Mister Venezuela 1997 was the 2nd edition of the Mister Venezuela competition, held on April 8, 1997, at the Estudio 1 de Venevisión in Caracas, Venezuela.

At the end of the event, José Gregorio Faría of Zulia titled his successor Sandro Finoglio of Distrito Federal as Mister Venezuela 1997.

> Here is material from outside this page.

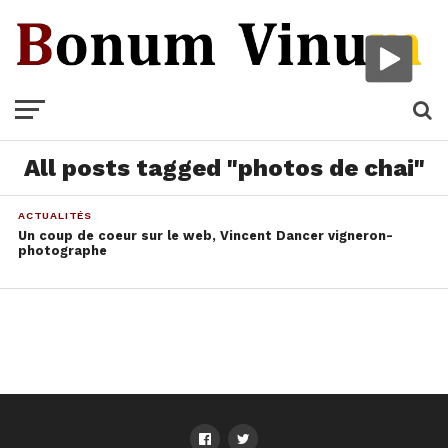
All posts tagged "photos de chai"
ACTUALITÉS
Un coup de coeur sur le web, Vincent Dancer vigneron-
photographe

The 1st Runner-Up position went to Guillermo Pérez also from Distrito Federal.

== Results ==
- Color key

| Placement | Contestant | International placement |
| Mister Venezuela 1997 | Distrito Federal (#11) – Sandro Finoglio; | 1st Runner-Up – Manhunt International 1997 |
Mister World 1998
| 1st Runner-Up | Distrito Federal (#16) – Guillermo Pérez; |  |

=== Mr. Grasim International Venezuela 1998 ===

| Placement | Contestant | International placement |
|---|---|---|
| Mr. Grasim International Venezuela 1998 | Trujillo (#13) – Alexander Castellanos (2nd Runner-Up); | Top 6 (3rd Runner-Up) – Grasim Mr. International 1998 |

=== Mr. Handsome International Venezuela 2000 ===

| Placement | Contestant | International placement |
|---|---|---|
| Mr. Handsome International Venezuela 2000 | Trujillo (#13) – Alexander Castellanos (2nd Runner-Up); | Mister Tourism International – Mr. Handsome International 2000 |

== Pageant ==

=== Selection committee ===

==== Final telecast ====
- Ana Julia Thompson – Fashion designer
- Elia Christina Sala – Caracas high society lady
- Sonia Roffé – Miss Venezuela Organization dermatologist
- Jacqueline Aguilera – Miss World Venezuela 1995 and Miss World 1995
- Magaly Mujica – Model
- Johana Calvera – Nuesta Belleza pageant coordinator
- Maria Joana Parizotto – Miss Brazil 1996 and Nuestra Belleza Internacional 1996
- Minogue d'Renacher – French fashion designers representative in Venezuela
- Carolina Perpetuo – Actress and Miss Miranda 1986
- Lily Galdo – Univision special event manager
- Gabriela Spanic – Actress and Miss Guárico 1992
- Rosalinda Serfaty – Actress
- Ana Cepinska – Miss World Venezuela 1996 and Top 5 in Miss World 1996
- Maruja Beracasa – Miss Venezuela Ladies' Committee president and antiquarian
- Nayadeth Peche – ArchiMóbil company vicepresident
- Porti Amsel – Minelli Co. vicepresident
- Carmen Montoya – Eurobuilding Hotel public relations manager
- Alejandra D'Zaima – Grupo Lony representative
- Irene Zingg – Jewelry designer

== Contestants ==
20 contestants competed for the title.

| # | Contestant | Age | Height | Hometown |
|---|---|---|---|---|
| 1 | Juan Andrés Trivella |  |  |  |
| 2 | Ismael Matamoros |  |  | Caracas |
| 3 | Mircea Szabo |  |  |  |
| 5 | Alejandro Sambade |  |  |  |
| 6 | Josué Delgado |  |  |  |
| 7 | Guillermo Aristimuño |  |  |  |
| 8 | Rodrigo Rodríguez |  |  |  |
| 9 | Héctor Sánchez |  |  |  |
| 10 | Alejandro Pérez |  |  |  |
| 11 | Sandro Finocchio Speranza | 24 | 1.88 m (6 ft 2 in) | Caracas |
| 12 | Alfredo Nania |  |  |  |
| 13 | Luis Alexander Castellanos García |  |  | Boconó |
| 14 | Carlos Gómez |  |  |  |
| 15 | Rafael Maita |  |  |  |
| 16 | Guillermo José Pérez Rupérez | 26 |  | Caracas |
| 17 | Juan Manuel Linares |  |  |  |
| 18 | Alessandro Geremías |  |  |  |
| 19 | Luis Alexander Padrón |  |  |  |
| 20 | Javier Alejandro Faoro Mijares |  |  | Caracas |
| 21 | Ramón Rico |  |  |  |

- Notes
- Sandro Finoglio (#11) placed as 1st Runner-Up in Manhunt International 1997 in Singapore and later won Mister World 1998 in Grândola, Portugal.
- Guillermo Pérez (#16) and Sandro Finoglio (#11) became actors.
- Jorge Plaz (#4), Antonio Selvaggio and Henry Torell retired from the competition.